▶ [Exercise details]
The task for the listing below is to write out exactly the lines starting at the one containing "que culminou com" and ending at the one containing "鼓勵零售企業轉變經營方式，支援受線上模式衝擊的", both included. Pictures are to be omitted.

▶ [Material provided]

-------------------------

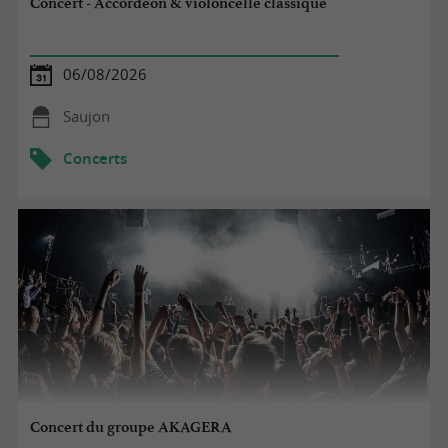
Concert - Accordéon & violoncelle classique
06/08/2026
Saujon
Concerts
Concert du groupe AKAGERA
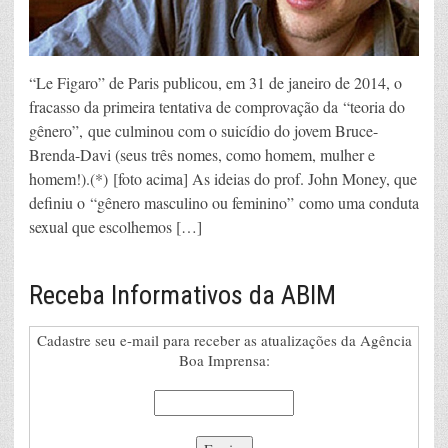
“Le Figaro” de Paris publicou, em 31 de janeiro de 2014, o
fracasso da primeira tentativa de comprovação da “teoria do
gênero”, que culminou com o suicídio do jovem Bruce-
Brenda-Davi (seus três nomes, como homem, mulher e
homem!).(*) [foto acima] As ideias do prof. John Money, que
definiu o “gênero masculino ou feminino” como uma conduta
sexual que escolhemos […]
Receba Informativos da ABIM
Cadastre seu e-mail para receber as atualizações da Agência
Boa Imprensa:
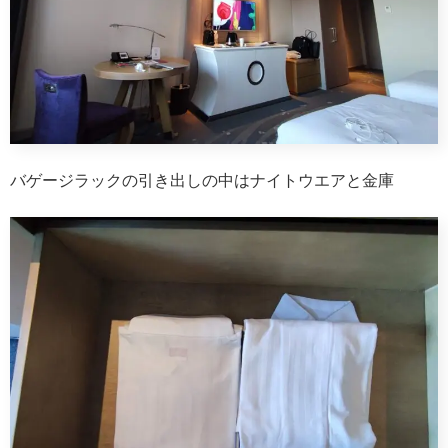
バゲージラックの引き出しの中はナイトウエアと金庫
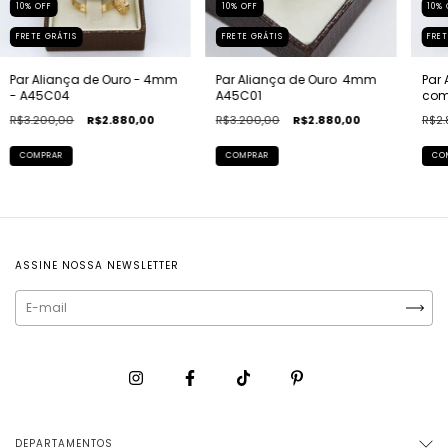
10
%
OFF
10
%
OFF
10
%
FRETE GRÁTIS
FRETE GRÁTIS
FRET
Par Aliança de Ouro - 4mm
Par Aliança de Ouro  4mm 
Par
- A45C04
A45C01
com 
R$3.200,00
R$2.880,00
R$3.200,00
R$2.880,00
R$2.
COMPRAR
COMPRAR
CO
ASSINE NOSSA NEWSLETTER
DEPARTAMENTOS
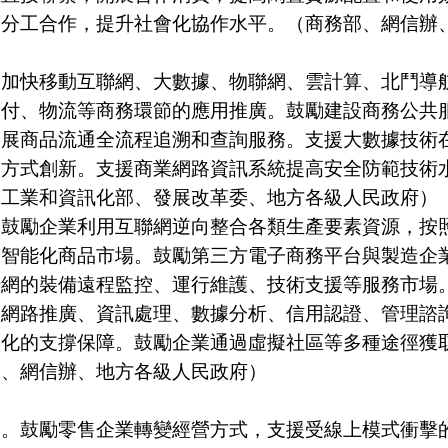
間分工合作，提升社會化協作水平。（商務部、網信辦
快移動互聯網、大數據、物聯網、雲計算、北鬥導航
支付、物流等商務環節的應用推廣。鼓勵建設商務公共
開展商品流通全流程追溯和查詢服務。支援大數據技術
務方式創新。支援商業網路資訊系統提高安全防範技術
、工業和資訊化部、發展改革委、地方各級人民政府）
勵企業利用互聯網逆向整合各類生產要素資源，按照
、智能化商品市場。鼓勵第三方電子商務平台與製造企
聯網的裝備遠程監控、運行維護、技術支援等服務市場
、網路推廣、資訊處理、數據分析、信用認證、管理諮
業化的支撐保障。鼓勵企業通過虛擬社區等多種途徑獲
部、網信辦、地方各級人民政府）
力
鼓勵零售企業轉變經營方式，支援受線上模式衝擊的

-------------------------

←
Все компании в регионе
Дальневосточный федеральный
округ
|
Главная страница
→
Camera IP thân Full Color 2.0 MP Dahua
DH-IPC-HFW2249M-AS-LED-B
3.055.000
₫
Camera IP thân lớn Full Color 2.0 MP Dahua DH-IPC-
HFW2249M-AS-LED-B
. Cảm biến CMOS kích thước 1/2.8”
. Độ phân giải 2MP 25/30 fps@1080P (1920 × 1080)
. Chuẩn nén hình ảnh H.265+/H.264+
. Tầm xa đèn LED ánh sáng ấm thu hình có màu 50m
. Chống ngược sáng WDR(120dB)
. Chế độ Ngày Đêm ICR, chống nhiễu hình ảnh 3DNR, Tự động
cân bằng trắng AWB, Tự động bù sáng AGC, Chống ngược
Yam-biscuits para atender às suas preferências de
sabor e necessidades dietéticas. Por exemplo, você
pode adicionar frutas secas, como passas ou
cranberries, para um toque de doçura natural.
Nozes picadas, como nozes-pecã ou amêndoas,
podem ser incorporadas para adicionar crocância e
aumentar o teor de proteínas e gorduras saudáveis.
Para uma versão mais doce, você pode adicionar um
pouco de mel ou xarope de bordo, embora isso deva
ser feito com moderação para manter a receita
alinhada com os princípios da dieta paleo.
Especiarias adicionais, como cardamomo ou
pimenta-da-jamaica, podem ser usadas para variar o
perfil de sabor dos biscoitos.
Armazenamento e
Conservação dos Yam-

-------------------------

▶ [Answer below]
gênero”, que culminou com o suicídio do jovem Bruce-
Brenda-Davi (seus três nomes, como homem, mulher e
homem!).(*) [foto acima] As ideias do prof. John Money, que
definiu o “gênero masculino ou feminino” como uma conduta
sexual que escolhemos […]
Receba Informativos da ABIM
Cadastre seu e-mail para receber as atualizações da Agência
Boa Imprensa:
バゲージラックの引き出しの中はナイトウエアと金庫
10
%
OFF
10
%
OFF
10
%
FRETE GRÁTIS
FRETE GRÁTIS
FRET
Par Aliança de Ouro - 4mm
Par Aliança de Ouro  4mm 
Par
- A45C04
A45C01
com 
R$3.200,00
R$2.880,00
R$3.200,00
R$2.880,00
R$2.
COMPRAR
COMPRAR
CO
ASSINE NOSSA NEWSLETTER
DEPARTAMENTOS
間分工合作，提升社會化協作水平。（商務部、網信辦
快移動互聯網、大數據、物聯網、雲計算、北鬥導航
支付、物流等商務環節的應用推廣。鼓勵建設商務公共
開展商品流通全流程追溯和查詢服務。支援大數據技術
務方式創新。支援商業網路資訊系統提高安全防範技術
、工業和資訊化部、發展改革委、地方各級人民政府）
勵企業利用互聯網逆向整合各類生產要素資源，按照
、智能化商品市場。鼓勵第三方電子商務平台與製造企
聯網的裝備遠程監控、運行維護、技術支援等服務市場
、網路推廣、資訊處理、數據分析、信用認證、管理諮
業化的支撐保障。鼓勵企業通過虛擬社區等多種途徑獲
部、網信辦、地方各級人民政府）
力
鼓勵零售企業轉變經營方式，支援受線上模式衝擊的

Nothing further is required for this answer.